The day came when I had to vacate my little studio apartment on Greenough Lane and put everything in temporary storage. I had been awarded a grant from the university to travel to Europe for a few months. I decided to part with my baby spinet and immediately thought of Orlando as the piano's potential next owner and caretaker. My piano was old but in good shape, had a small keyboard, and could easily be moved around by two people. In fact it had followed me from apartment to apartment over the years as I moved around to different neighborhoods within and around Boston. Friends reluctantly helped me carry it up and down many flights of stairs at various student apartments over the years. I was very attached to my baby spinet, but felt that both of us needed a change. I wanted more keys so that I could play through repertory other than Bach and Mozart. I had visions of diving head-on into the extended range of Beethoven's late piano sonatas too. But my piano simply did not have the keys to play all of the high an low notes needed in those more recent works.
At my next haircut Orlando expressed a strong interest in purchasing the spinet for his Salem street barbershop so that he could play songs inbetween waiting for customers. My asking price was $200.
When I was in the final stages of clearing out of my apartment, I arranged for Orlando to come over. Together we rolled the piano through the streets of the North End, from my studio on 19 Greenough Lane, past the Old North Church and Tileston Street, and into the door of his quaint barber shop near the North Bennet School. Then we pushed it the final leg, just a few more feet into a little dark back room where it would sit behind a stained curtain out of public view and under a crucifix. This was Orlando's resting spot between customers.
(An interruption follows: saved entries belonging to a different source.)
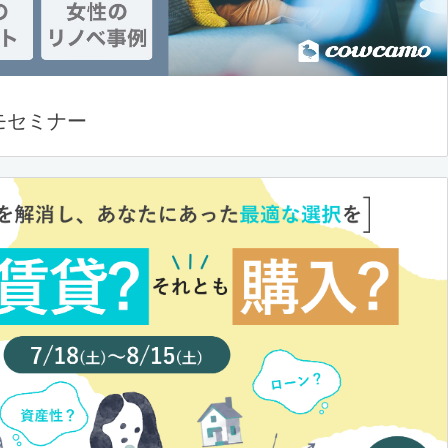
モセミナー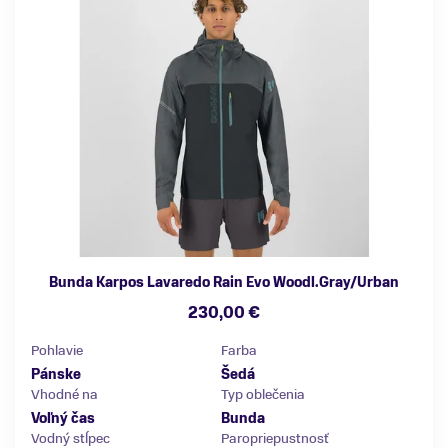
Bunda Karpos Lavaredo Rain Evo Woodl.Gray/Urban
230,00 €
Pohlavie
Farba
Pánske
Šedá
Vhodné na
Typ oblečenia
Voľný čas
Bunda
Vodný stĺpec
Paropriepustnosť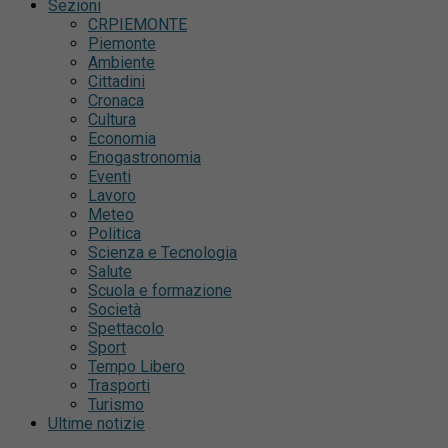
Sezioni
CRPIEMONTE
Piemonte
Ambiente
Cittadini
Cronaca
Cultura
Economia
Enogastronomia
Eventi
Lavoro
Meteo
Politica
Scienza e Tecnologia
Salute
Scuola e formazione
Società
Spettacolo
Sport
Tempo Libero
Trasporti
Turismo
Ultime notizie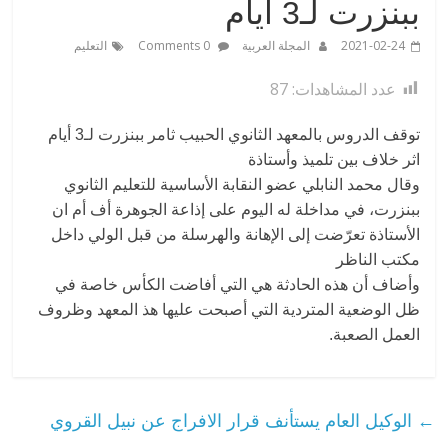
ببنزرت لـ3 أيام
2021-02-24
المجلة العربية
0 Comments
التعليم
عدد المشاهدات:
87
توقف الدروس بالمعهد الثانوي الحبيب ثامر ببنزرت لـ3 أيام
اثر خلاف بين تلميذ وأستاذة
وقال محمد النابلي عضو النقابة الأساسية للتعليم الثانوي
ببنزرت، في مداخلة له اليوم على إذاعة الجوهرة أف أم ان
الأستاذة تعرّضت إلى الإهانة والهرسلة من قبل الولي داخل
مكتب الناظر
وأضاف أن هذه الحادثة هي التي أفاضت الكأس خاصة في
ظل الوضعية المتردية التي أصبحت عليها هذ المعهد وظروف
العمل الصعبة.
←
الوكيل العام يستأنف قرار الافراج عن نبيل القروي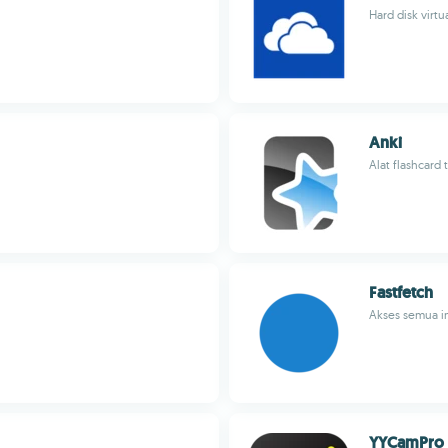
Hard disk virtu
Anki
Alat flashcard 
Fastfetch
Akses semua in
YYCamPro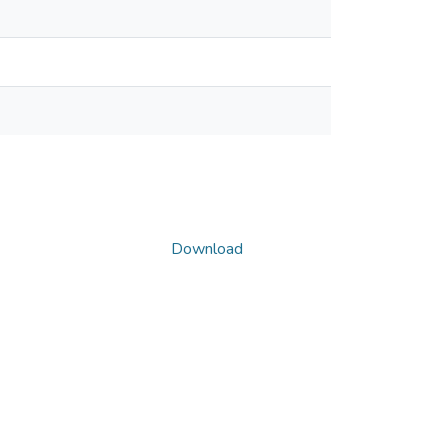
Download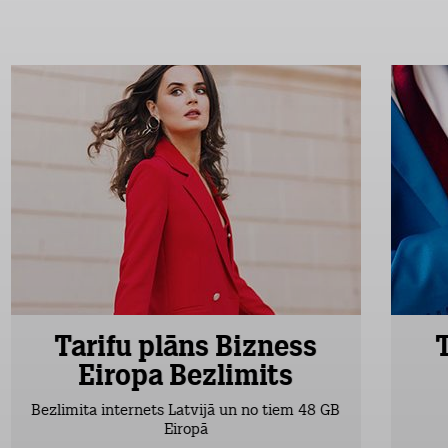
Tarifu plāns Bizness
Eiropa Bezlimits
Bezlimita internets Latvijā un no tiem 48 GB
Eiropā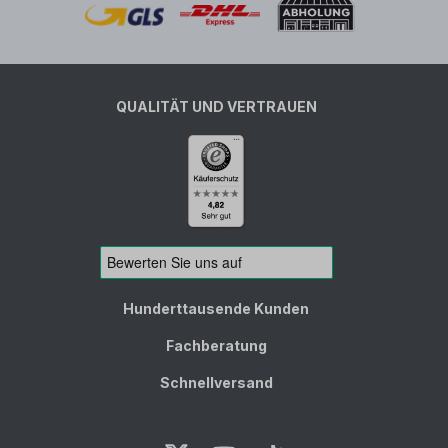
QUALITÄT UND VERTRAUEN
Hunderttausende Kunden
Fachberatung
Schnellversand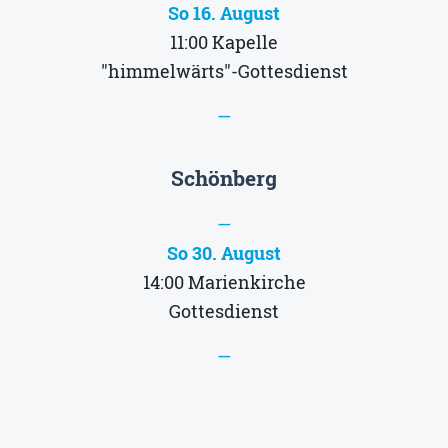
So 16. August
11:00
Kapelle
"himmelwärts"-Gottesdienst
—
Schönberg
—
So 30. August
14:00
Marienkirche
Gottesdienst
—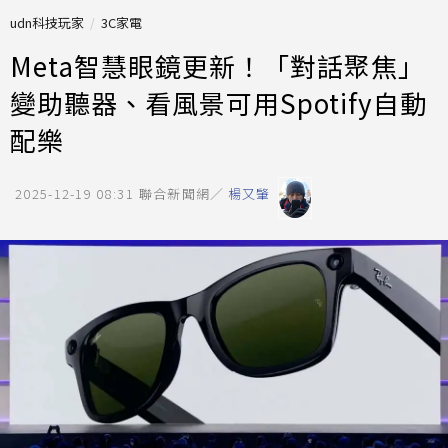
udn科技玩家
3C家電
Meta智慧眼鏡更新！「對話聚焦」
變助聽器、看風景可用Spotify自動
配樂
2025-12-19 08:31
聯合新聞網／
楊又肇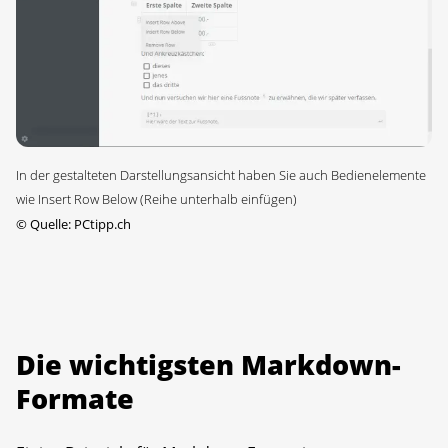
In der gestalteten Darstellungsansicht haben Sie auch Bedienelemente
wie Insert Row Below (Reihe unterhalb einfügen)
©
Quelle: PCtipp.ch
Die wichtigsten Markdown-
Formate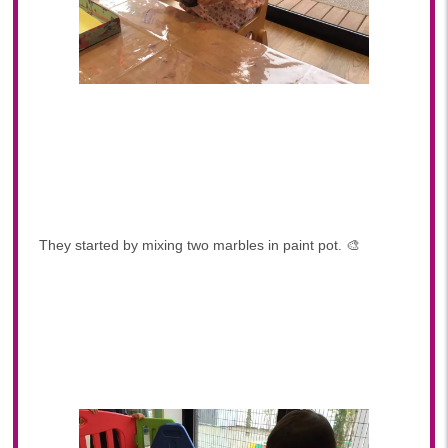
2022年 03月(19)
2022年 02月(12)
2022年 01月(18)
2021
2021年 12月(20)
2021年 11月(19)
2021年 10月(20)
2021年 09月(20)
2021年 08月(22)
They started by mixing two marbles in paint pot. 🎨
2021年 07月(9)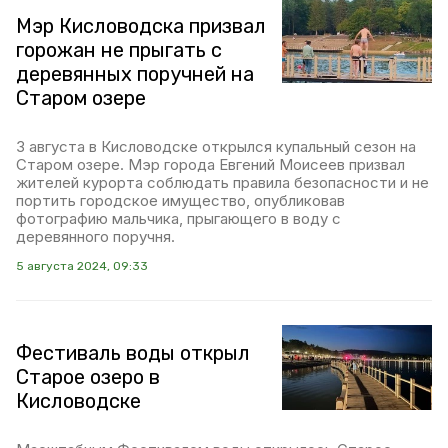
Мэр Кисловодска призвал
горожан не прыгать с
деревянных поручней на
Старом озере
3 августа в Кисловодске открылся купальный сезон на
Старом озере. Мэр города Евгений Моисеев призвал
жителей курорта соблюдать правила безопасности и не
портить городское имущество, опубликовав
фотографию мальчика, прыгающего в воду с
деревянного поручня.
5 августа 2024, 09:33
Фестиваль воды открыл
Старое озеро в
Кисловодске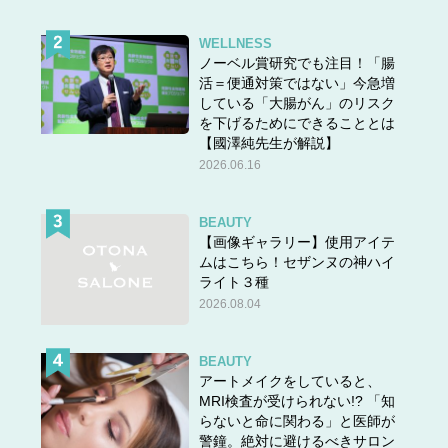
WELLNESS
ノーベル賞研究でも注目！「腸
活＝便通対策ではない」今急増
している「大腸がん」のリスク
を下げるためにできることとは
【國澤純先生が解説】
2026.06.16
BEAUTY
【画像ギャラリー】使用アイテ
ムはこちら！セザンヌの神ハイ
ライト３種
2026.08.04
BEAUTY
アートメイクをしていると、
MRI検査が受けられない!? 「知
らないと命に関わる」と医師が
警鐘。絶対に避けるべきサロン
His haven. It would become my piano's next home.
Orlando then explained to me in his broken English that he was told the piano was worth only $150. His information was based on what one of his customers - a piano technician at the North Bennet School - had told him. I tried to argue with Orlando about the price I thought we had already agreed on, but finally I gave in since I had no other options at that point. He was convinced that $150 - paid in cash - was a fair price.
I left, cash in hand, feeling like I had left part of my life behind. I had sold my piano for the equivalent of about a morning's worth of haircuts. I felt like a jerk.
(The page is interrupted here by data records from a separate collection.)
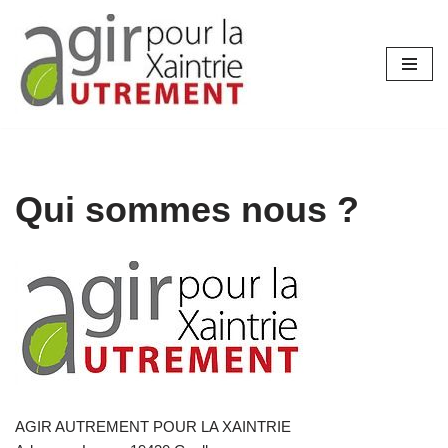
Aller
au
contenu
Qui sommes nous ?
AGIR AUTREMENT POUR LA XAINTRIE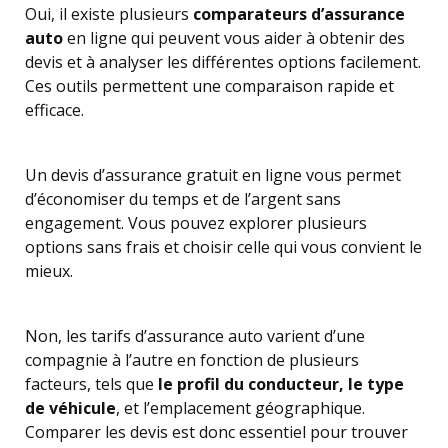
Oui, il existe plusieurs
comparateurs d’assurance
auto
en ligne qui peuvent vous aider à obtenir des
devis et à analyser les différentes options facilement.
Ces outils permettent une comparaison rapide et
efficace.
Un devis d’assurance gratuit en ligne vous permet
d’économiser du temps et de l’argent sans
engagement. Vous pouvez explorer plusieurs
options sans frais et choisir celle qui vous convient le
mieux.
Non, les tarifs d’assurance auto varient d’une
compagnie à l’autre en fonction de plusieurs
facteurs, tels que
le profil du conducteur, le type
de véhicule
, et l’emplacement géographique.
Comparer les devis est donc essentiel pour trouver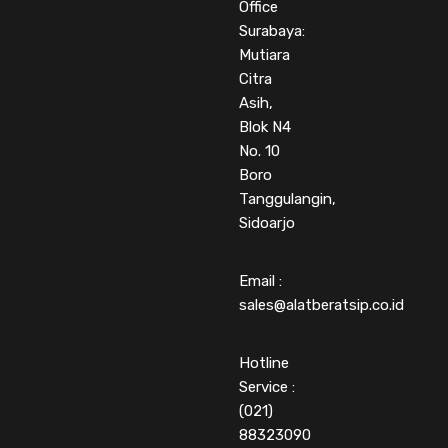
Office
Surabaya:
Mutiara
Citra
Asih,
Blok N4
No. 10
Boro
Tanggulangin,
Sidoarjo
Email :
sales@alatberatsip.co.id
Hotline
Service :
(021)
88323090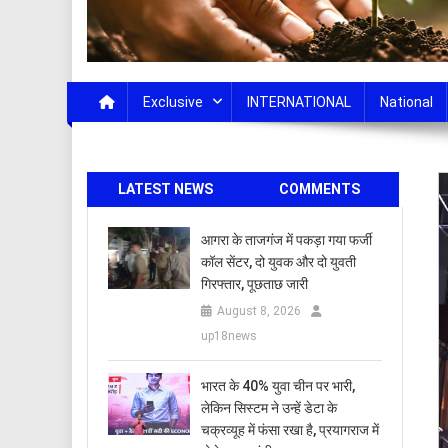
Exclusive
INTERNATIONAL
National
LATEST NEWS
COMMENTS
आगरा के ताजगंज में पकड़ा गया फर्जी
कॉल सेंटर, दो युवक और दो युवती
गिरफ्तार, पूछताछ जारी
August 8, 2026
up18news
भारत के 40% युवा चीन पर भारी,
लेकिन सिस्टम ने उन्हें डेटा के
चक्रव्यूह में फंसा रखा है, प्रयागराज में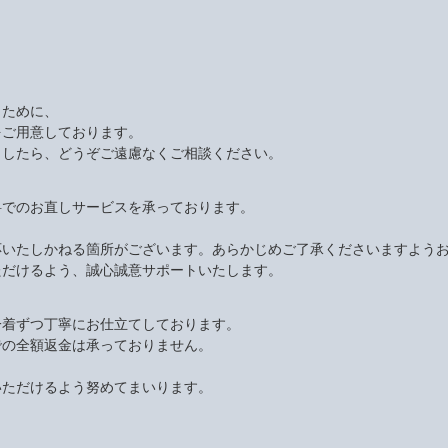
くために、
をご用意しております。
ましたら、どうぞご遠慮なくご相談ください。
料でのお直しサービスを承っております。
応いたしかねる箇所がございます。あらかじめご了承くださいますよう
ただけるよう、誠心誠意サポートいたします。
一着ずつ丁寧にお仕立てしております。
での全額返金は承っておりません。
いただけるよう努めてまいります。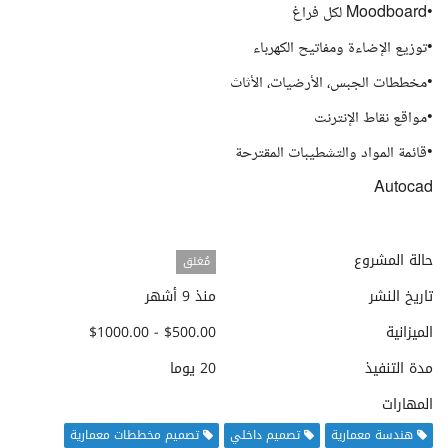
•Moodboard لكل فراغ
•توزيع الإضاءة ومفاتيح الكهرباء
•مخططات الجبس، الأرضيات، الأثاث
•مواقع نقاط الإنترنت
•قائمة المواد والتشطيبات المقترحة
Autocad
حالة المشروع
مُغلق
تاريخ النشر
منذ 9 أشهر
الميزانية
$500.00 - $1000.00
مدة التنفيذ
20 يوما
المهارات
هندسة معمارية
تصميم داخلي
تصميم مخططات معمارية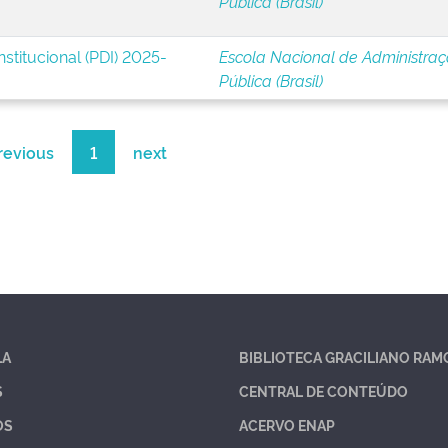
Pública (Brasil)
stitucional (PDI) 2025-
Escola Nacional de Administra
Pública (Brasil)
revious
1
next
LA
BIBLIOTECA GRACILIANO RAM
S
CENTRAL DE CONTEÚDO
OS
ACERVO ENAP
A year passed, but I continued to get my hair cut at Orlando's, although I now resided in Brighton with Willemien who I had recently married. I only heard Orlando play the piano once, and he played traditional Italian songs with a nice flair. I could see that he really enjoyed making music on it.
We talked about other things since the piano was a touchy subject, and he was curious if my wife and I were going to have children. He asked my age, and I replied honestly "...34." Then he said, almost with impunity "what are you waiting for?" His comment was penetrating. For some reason it stunned me and made me aware of my selfishness.
Not long after that Orlando sold his North End practice to another Italian barber. The new man told me that Orlando had retired to Florida.
Within a few years my wife and I had a child together. I never learned about what happened to the piano, but my 88-key electric keyboard does not have a soul.